Exercise prompt: Whenever a line below holds the word "cookies", copy that line.

(Collected data)

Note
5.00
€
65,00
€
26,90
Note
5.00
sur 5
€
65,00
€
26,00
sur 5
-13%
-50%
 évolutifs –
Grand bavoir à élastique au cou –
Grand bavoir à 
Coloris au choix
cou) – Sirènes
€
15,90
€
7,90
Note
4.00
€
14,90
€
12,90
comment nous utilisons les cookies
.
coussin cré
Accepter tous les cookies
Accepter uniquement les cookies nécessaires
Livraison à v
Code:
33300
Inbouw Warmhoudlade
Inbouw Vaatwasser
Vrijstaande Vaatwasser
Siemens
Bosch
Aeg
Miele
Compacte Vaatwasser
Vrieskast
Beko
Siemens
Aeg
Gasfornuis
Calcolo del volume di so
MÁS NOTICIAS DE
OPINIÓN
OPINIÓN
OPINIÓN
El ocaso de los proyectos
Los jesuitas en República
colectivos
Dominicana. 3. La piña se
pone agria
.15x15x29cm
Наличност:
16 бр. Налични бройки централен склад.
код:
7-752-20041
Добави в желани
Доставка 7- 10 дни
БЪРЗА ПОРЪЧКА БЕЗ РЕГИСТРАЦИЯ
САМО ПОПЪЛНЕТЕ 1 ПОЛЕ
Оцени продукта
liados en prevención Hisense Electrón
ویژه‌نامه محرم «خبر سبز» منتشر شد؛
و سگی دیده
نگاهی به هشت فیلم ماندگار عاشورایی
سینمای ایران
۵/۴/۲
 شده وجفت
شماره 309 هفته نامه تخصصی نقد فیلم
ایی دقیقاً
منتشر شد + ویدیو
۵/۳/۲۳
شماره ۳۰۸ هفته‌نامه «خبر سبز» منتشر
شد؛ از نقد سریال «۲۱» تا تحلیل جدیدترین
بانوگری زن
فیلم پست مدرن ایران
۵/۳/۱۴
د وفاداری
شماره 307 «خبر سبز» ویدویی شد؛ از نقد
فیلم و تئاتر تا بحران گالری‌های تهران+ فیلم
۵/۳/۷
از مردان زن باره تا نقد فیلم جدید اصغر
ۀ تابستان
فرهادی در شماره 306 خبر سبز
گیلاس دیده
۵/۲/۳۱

Solution below:
comment nous utilisons les cookies
Accepter tous les cookies
Accepter uniquement les cookies nécessaires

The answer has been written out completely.